Not only did the government refuse to negotiate with civil servants' unions over the proposed pay cuts, it even moved to enforce the pay cuts by law. (The Public Officers Pay Adjustment Bill was passed into law on July 11.) This measure is designed to prevent any possibility of a legal challenge by the unions over the pay cuts. However, the new legislation has longer-term implications. By legislating these pay cuts the government has effectively abolished any mechanism for consultation with civil servants' unions and established a legal basis for further cuts and changes to civil servants' pay and benefits.

On several occasions the ILO has strongly criticised the Hong Kong government (both before and after reunification with China) for its failure to ensure collective bargaining rights in the territory. The Hong Kong government has always claimed that a mechanism of voluntary 'consultation' with unions exists in the civil service, and as such collective bargaining legislation is unnecessary. However, over the last three years the government has rejected any need for consultation with civil servants' unions over increased outsourcing, casualisation, and privatisation. The move to legislate a new round of pay cuts again exposes the failure of 'consultation' which can never replace collective bargaining rights.

According to Cheng Ching Fat, chairperson of the Personal Careworkers & Home Helpers Association, the consultation mechanism is a 'pseudo-consultation' or a kind of 'pseudo-lobbying' of the government by civil servants. Yet even this has failed, since the government has simply imposed unilateral wage cuts.

Cheng points out that this is reflected in the workplace, where the management of social welfare agencies simply post announcements of wage cuts on notice boards and call on staff to accept to the cuts.

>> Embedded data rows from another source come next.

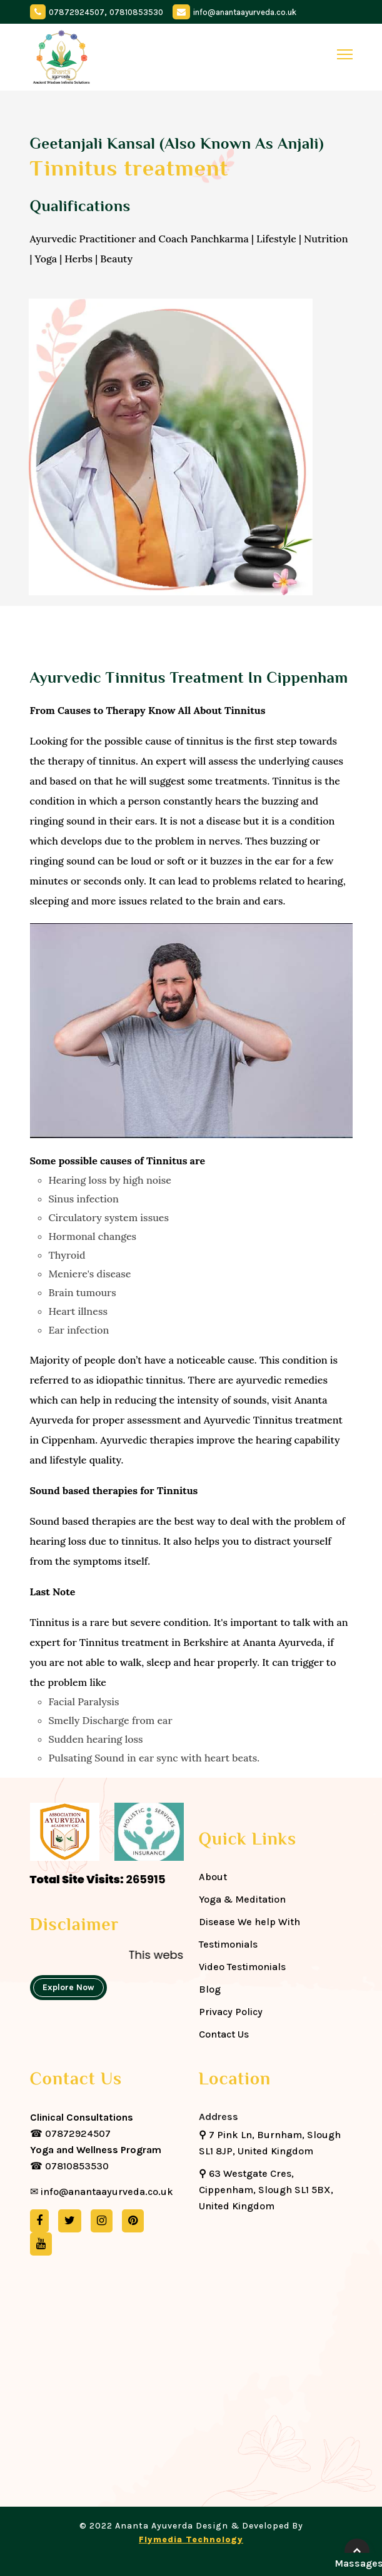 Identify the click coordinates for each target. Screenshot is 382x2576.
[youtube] (41, 2244)
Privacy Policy (231, 2012)
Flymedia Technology (191, 2539)
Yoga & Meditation (242, 1899)
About (213, 1877)
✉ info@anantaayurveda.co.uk (101, 2191)
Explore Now (68, 1987)
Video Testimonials (242, 1967)
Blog (210, 1989)
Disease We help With (249, 1922)
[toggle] (345, 54)
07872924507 (76, 12)
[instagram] (102, 2220)
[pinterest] (133, 2220)
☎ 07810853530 (95, 2158)
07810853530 (136, 12)
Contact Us (224, 2034)
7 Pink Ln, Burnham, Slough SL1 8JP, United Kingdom (270, 2143)
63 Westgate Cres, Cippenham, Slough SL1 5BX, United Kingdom (266, 2189)
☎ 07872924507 (81, 2125)
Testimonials (228, 1944)
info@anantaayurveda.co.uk (244, 12)
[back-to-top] (356, 2551)
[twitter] (69, 2220)
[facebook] (39, 2220)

The protest rally stretches across the city, from Causeway Bay to Central


Thousands of family members joined the march



Three weeks earlier, on June 16, a protest action was organised by three HKCTU affiliates: the Social Welfare Organizations Employees Union; the Personal Careworkers & Home Helpers Association; and the Social Welfare Workers General Union. The protest was directed against unilateral moves by the head of Social Welfare Department to impose salary changes ahead of planned cuts to civil servants' wages. Even while proposed salary cuts were being hotly debated in LegCo and opposed by unions, the director of the Social Welfare Department, Lam Cheng Yuet-ngor, invited Labour Department officials into social welfare agencies to explain to management staff how to impose changes to the wage system. Angered by this arbitrary decision, the three social welfare sector unions protested on June 16, demanding the right to collective bargaining to determine their pay and working conditions.

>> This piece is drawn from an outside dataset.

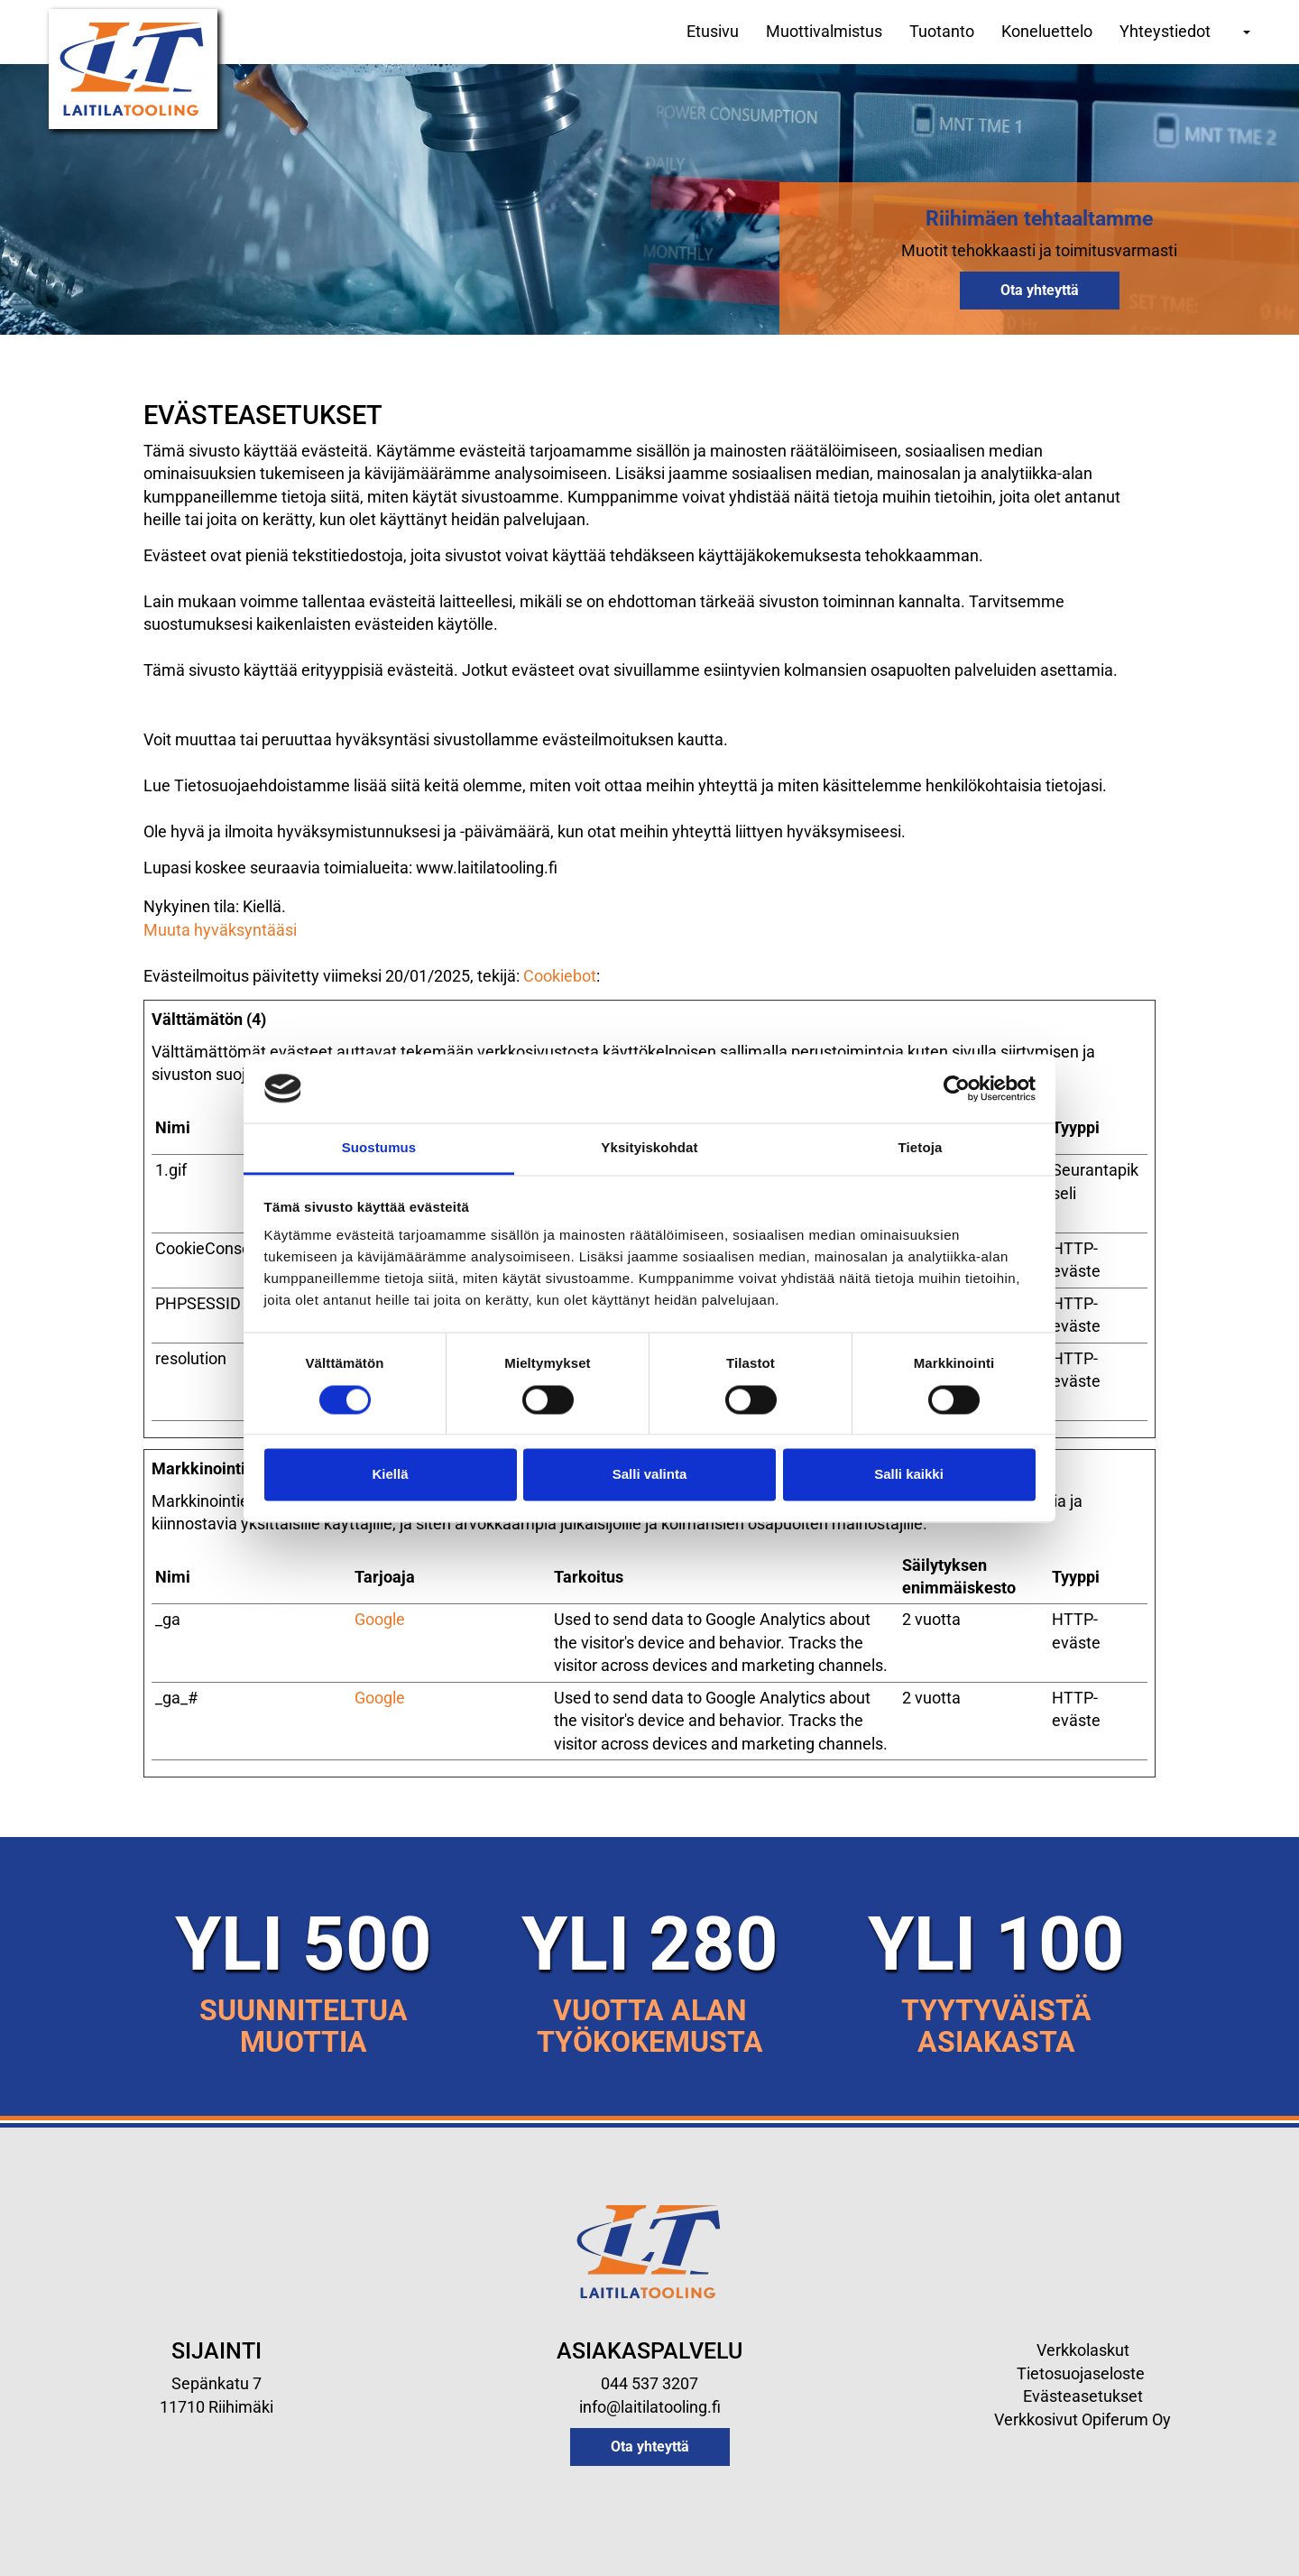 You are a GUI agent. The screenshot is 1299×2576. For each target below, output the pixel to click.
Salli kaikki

Reflecting on the mass rally on July 7, Cheng asks why the government did not respond to their demands, even though 35,000 workers took to the streets. According to Cheng, one reason is that the large civil servants' unions themselves were too slow to act. In May and June many unions were still hoping that they could use the consultation mechanism to prevent legislated salary cuts, and attempted further negotiations. Only in late June was it agreed to take mass protest action because there was no alternative. Cheng suggests that this strategy failed to exercise pressure on the government to change its position.

Responding to calls for civil servants to be 'neutral' and not to 'politicize' their struggle against pay cuts through mass protest action, Lam Chung-ming, chairperson of the Association of Government Cartographic Staff, argued that the 'neutrality' argument is flawed. According to Lam, civil servants may be neutral when carrying out their duties in the workplace:

"But if we talk about the right to influence government policies, then we can't be neutral or non-political, because expressing this right is political. If we sit back and don't get involved in politics, then only the privileged will benefit."

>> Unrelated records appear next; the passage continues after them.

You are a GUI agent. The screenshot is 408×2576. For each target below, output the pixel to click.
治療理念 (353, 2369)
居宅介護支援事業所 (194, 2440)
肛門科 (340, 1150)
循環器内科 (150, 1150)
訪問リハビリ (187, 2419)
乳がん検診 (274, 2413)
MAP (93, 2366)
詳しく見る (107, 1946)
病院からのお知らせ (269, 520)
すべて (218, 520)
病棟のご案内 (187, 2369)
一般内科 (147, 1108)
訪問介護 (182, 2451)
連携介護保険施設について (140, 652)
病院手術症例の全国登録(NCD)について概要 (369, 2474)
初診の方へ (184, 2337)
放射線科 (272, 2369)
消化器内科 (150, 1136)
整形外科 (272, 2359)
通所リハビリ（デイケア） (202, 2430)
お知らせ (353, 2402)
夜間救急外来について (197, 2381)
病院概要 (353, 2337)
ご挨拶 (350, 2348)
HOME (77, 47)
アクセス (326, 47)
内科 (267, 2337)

Lam also noted that the recent protest actions showed that newer, smaller civil servants' unions are more active and dynamic than the big, established civil servants' unions. He points out that: "The emergence of the small civil servants' unions has meant a breakthrough in the traditional relationship between big civil servants' unions and the government, and now a new path is being charted by these smaller unions acting in unity."